En revanche, la reconnaissance de la “RASD” a coïncidé avec un moment où le président Thabo Mbeki (juin 1999-septembre 2008) se trouvait houspillé par l’aile dure de l’ANC, représentée alors par une certaine Nkosazana Dlamini-Zuma, qui n’est autre que l’ancienne présidente de la commission de l’UA (octobre 2012-janvier 2017) dont on se rappelle surtout de son action, vaine, pour empêcher le retour du Maroc dans les instances institutionnelles africaines (lire n°1188, du 2 au 8 décembre 2016).
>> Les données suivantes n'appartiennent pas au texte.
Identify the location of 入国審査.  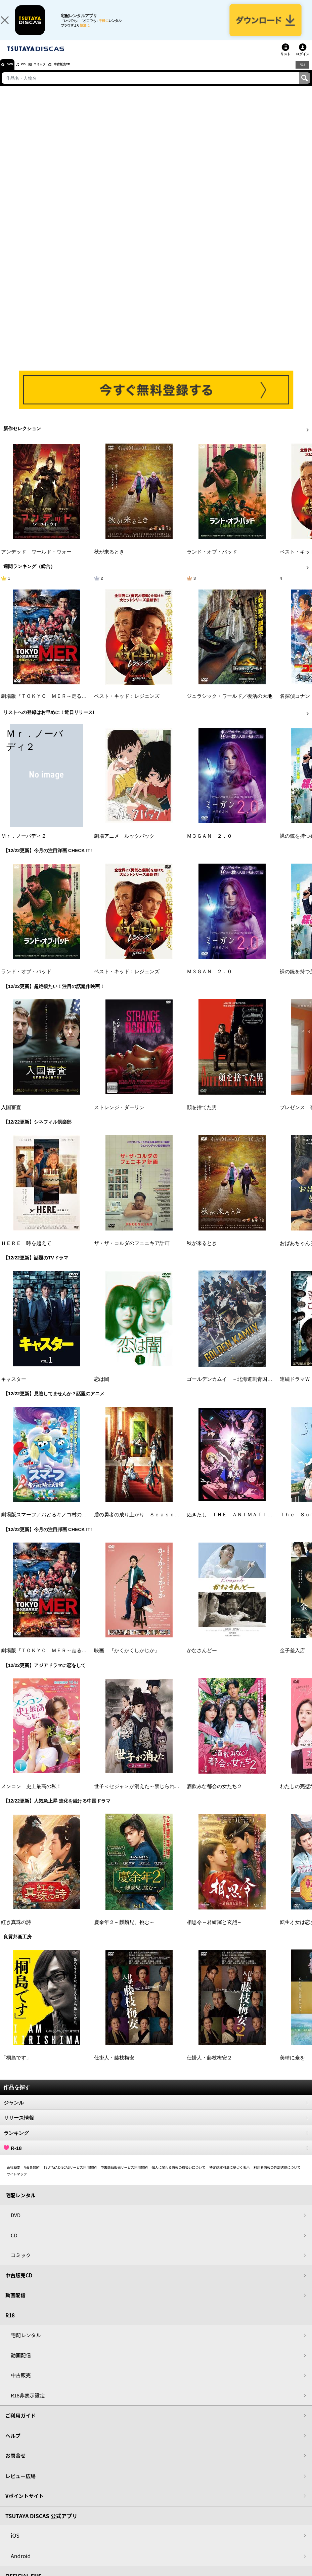 (11, 1117).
Ainsi, dans une intervention qui est absolument à lire qu’il avait faite en mai 2012 à l’Institut royal des études stratégiques (IRES), l’ancien ambassadeur du Royaume à Pretoria, Talal Rhoufrani, en poste jusqu’à son rappel par Rabat suite à la reconnaissance de la “RASD”, avait expliqué que “Nkosazana Dlamini-Zuma, cheffe de file du camp pro-Polisario, qui a tiré profit des “dégâts collatéraux” causés par la compétition acharnée [entre le Maroc et l’Afrique du Sud] autour de la Coupe du monde [de] 2010 [de football] et de la démission intempestive de James Baker, envoyé personnel du secrétaire général de l’ONU pour le Sahara marocain en juin [2004], pour faire céder Thabo Mbeki et certains de ses proches qui prônaient la pondération et le réalisme sur ce dossier”.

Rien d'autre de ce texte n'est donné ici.